What is SGLang's RadixAttention and when does it improve performance?

RadixAttention stores KV cache entries in a radix tree indexed by token sequence. When multiple requests share a common prefix (a system prompt, a RAG document, or prior conversation turns), SGLang reuses the cached KV activations instead of recomputing them. Workloads with 60%+ prefix overlap see 75-95% cache hit rates with significantly lower TTFT. Workloads with fully unique prompts see no benefit.

What GPU do I need for SGLang with a 70B model?

A single H100 SXM5 80GB handles Llama 3.3 70B at FP8 (70GB weights).
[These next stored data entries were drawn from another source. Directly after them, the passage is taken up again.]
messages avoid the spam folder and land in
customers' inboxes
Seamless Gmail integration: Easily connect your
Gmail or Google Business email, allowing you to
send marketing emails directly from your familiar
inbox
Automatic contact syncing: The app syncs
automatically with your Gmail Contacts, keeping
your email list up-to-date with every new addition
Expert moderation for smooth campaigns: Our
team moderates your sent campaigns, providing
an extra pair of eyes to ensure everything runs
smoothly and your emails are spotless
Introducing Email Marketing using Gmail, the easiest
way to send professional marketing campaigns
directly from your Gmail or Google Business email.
For FP16, you need 2x H100 80GB with --tp 2. For 7B-13B models at FP16, an RTX 4090 (24GB) or A100 40GB works. H100 SXM5 instances on Spheron start from $2.40/hr on-demand.

How does SGLang compare to vLLM for agentic workloads?
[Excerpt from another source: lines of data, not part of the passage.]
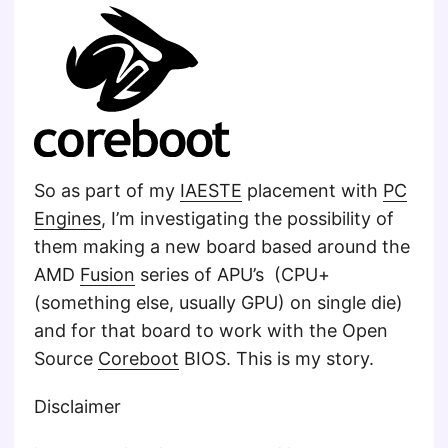
So as part of my
IAESTE
placement with
PC
Engines
, I’m investigating the possibility of
them making a new board based around the
AMD
Fusion
series of APU’s (CPU+
(something else, usually GPU) on single die)
and for that board to work with the Open
Source
Coreboot
BIOS. This is my story.
Disclaimer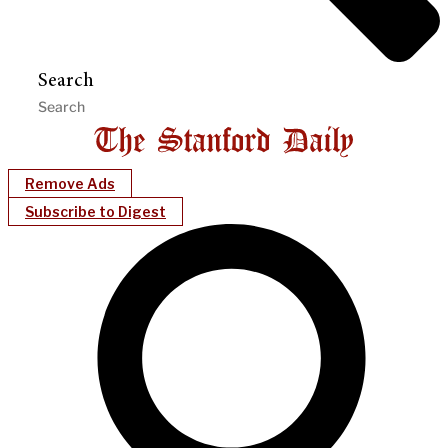
Search
Remove Ads
Subscribe to Digest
SGLang outperforms vLLM for agentic workloads because agents reuse the same tool definitions, system prompts, and conversation history across turns. These shared prefixes are exactly where RadixAttention's cache reuse delivers meaningful TTFT reductions. vLLM's PagedAttention manages memory well but recomputes shared prefixes on every request. For unique-prompt batch workloads, the performance difference is under 5%.

Can SGLang serve structured JSON output for tool calling?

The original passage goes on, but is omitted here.